Under the auspices of the European Society for Patient Adherence (ESPACOMP, http://www.espacomp.eu), an international multidisciplinary panel of experts established an innovative and internationally validated set of reporting guidelines to enhance the quality of medication adherence research reporting.6, 7 The international expert Delphi panel resulted in the development of the ESPACOMP Medication Adherence Reporting Guideline (EMERGE). EMERGE is built on a previously reported taxonomy,8 which defines medication adherence as ‘the process by which patients take their medications as prescribed’, and divides adherence into three interrelated yet distinct phases: initiation, implementation, and persistence.

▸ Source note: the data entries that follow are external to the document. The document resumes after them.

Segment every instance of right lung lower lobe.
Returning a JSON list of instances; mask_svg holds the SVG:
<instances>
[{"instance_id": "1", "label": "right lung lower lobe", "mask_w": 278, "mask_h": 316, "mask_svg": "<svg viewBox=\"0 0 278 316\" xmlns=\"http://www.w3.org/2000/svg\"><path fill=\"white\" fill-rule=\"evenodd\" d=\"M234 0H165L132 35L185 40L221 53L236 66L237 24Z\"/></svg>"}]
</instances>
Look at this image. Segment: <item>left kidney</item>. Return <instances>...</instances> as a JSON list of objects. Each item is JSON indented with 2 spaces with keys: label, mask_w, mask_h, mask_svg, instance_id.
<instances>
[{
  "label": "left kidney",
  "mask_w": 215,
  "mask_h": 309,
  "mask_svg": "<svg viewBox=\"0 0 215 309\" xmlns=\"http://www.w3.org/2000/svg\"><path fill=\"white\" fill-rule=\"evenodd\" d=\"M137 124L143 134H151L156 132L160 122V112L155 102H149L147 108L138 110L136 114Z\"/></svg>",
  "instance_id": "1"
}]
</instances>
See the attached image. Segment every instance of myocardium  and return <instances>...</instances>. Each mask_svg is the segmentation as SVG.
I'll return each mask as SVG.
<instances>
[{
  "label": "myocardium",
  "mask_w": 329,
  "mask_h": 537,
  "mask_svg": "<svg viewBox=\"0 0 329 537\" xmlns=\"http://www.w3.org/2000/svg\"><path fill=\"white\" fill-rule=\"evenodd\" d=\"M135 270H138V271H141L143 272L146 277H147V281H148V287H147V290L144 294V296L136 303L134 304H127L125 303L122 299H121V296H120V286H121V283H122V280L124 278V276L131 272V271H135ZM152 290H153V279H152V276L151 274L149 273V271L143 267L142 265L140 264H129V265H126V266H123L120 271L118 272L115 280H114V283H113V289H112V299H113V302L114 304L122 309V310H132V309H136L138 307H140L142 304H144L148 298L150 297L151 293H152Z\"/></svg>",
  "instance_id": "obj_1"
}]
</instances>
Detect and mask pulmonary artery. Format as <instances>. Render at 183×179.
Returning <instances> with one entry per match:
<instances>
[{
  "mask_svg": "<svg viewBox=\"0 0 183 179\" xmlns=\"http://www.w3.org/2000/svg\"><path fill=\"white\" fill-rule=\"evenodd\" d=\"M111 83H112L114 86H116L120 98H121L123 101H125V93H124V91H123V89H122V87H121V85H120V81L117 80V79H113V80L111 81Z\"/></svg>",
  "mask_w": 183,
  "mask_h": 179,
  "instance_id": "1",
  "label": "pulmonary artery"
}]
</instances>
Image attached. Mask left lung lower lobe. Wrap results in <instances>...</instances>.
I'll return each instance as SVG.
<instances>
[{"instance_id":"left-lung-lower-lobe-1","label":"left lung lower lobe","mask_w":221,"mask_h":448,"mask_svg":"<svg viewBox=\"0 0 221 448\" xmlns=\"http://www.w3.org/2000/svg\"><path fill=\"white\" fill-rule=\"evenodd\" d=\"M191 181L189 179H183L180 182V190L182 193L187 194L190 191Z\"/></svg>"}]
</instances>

Initiation refers to taking the first dose of a prescribed drug. Initiation is followed by the implementation phase defined as ‘the extent to which a patient’s actual dosing corresponds to the prescribed dosing regimen from initiation until the last dose is taken’. Discontinuation refers to patients stopping the medication on their own initiative, taking no doses thereafter. Persistence expresses the time between initiation and the last dose. Issues with correct medication taking can occur in any of these three phases, for instance late, incomplete, or non-initiation, suboptimal implementation of the dosing regimen (for example, late, skipped, extra, or reduced doses or drug holidays), or early discontinuation (non-persistence). Each phase creates methodological challenges related to how medication use is operationally defined, measured and analysed.

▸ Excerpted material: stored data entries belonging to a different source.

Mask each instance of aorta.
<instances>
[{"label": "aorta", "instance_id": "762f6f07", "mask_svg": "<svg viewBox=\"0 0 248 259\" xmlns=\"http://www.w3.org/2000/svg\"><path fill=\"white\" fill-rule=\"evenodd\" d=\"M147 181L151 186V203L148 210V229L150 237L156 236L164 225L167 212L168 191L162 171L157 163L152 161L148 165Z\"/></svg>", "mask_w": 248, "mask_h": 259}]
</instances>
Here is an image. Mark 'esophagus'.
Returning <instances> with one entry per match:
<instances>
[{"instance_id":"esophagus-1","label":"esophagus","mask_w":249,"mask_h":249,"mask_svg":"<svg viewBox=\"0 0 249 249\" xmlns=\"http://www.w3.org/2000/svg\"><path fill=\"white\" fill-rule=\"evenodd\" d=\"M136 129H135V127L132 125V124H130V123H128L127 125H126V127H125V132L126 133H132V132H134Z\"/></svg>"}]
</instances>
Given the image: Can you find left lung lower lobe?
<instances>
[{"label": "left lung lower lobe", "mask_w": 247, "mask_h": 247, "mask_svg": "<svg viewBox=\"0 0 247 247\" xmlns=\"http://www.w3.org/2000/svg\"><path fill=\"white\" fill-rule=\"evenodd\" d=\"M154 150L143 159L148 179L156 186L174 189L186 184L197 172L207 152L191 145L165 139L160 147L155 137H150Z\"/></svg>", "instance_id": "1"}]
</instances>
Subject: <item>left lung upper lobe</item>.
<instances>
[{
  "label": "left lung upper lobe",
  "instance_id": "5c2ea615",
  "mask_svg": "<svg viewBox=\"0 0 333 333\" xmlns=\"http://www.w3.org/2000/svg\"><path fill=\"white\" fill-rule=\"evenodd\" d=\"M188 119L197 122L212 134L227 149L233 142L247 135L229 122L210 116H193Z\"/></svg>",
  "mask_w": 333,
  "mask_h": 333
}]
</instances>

EMERGE consists of four minimum reporting criteria pertaining to: (a) phases of medication adherence (cfr. ABC taxonomy); (b) operational definition for each phase(s); (c) measurement of each phase(s); (d) results for each phase(s); and 17 additional items reflecting best reporting practice for the different sections of a research paper. EMERGE includes items referring to theoretical underpinnings or the implementation science model used, context information for the setting where the study was conducted as well as a description of possible implementation strategies used. EMERGE complements existing reporting guidelines (e.g. STROBE, CONSORT, STaRI)9 and provides researchers, authors and journal editors with guidance on best practices for reporting observational and interventional studies relating to medication adherence.7 Using EMERGE, researchers improve the transparency and detail of reporting to enhance the field of medication adherence by making it possible to synthesise findings across study, with the ultimate goal of moving effective adherence support programmes into healthcare policy and practice. By adopting EMERGE, biomedical journal editors can enhance the quality of medication adherence research published in their journals, thus contributing to the reduction of research waste.10

Nurses, being the largest and one of the most trusted groups of healthcare workers, can take up a leading role in developing, evaluating and implementing innovative preventive and restorative approaches to support patients to adhere better in daily life. Overcoming the issues of medication non-adherence will require collaboration of all actors in the research and clinical enterprise. The evidence base to support this effort can only be strengthened when we improve consistency in the reporting of medication adherence research. EMERGE is a tool to do so. We welcome the authors, reviewers and editors of the European Journal of Cardiovascular Nursing and the Journal of Cardiovascular Nursing to use EMERGE in the future and to communicate with us their experiences in using EMERGE so we can continue optimising this guideline in the future.

Funding

This research received no specific grant from any funding agency in the public, commercial, or not-for-profit sectors.

Footnotes

Declaration of conflicting interests

The authors have no conflicts of interest to disclose.

Joint submission to the European Journal of Cardiovascular Nursing and the Journal of Cardiovascular Nursing.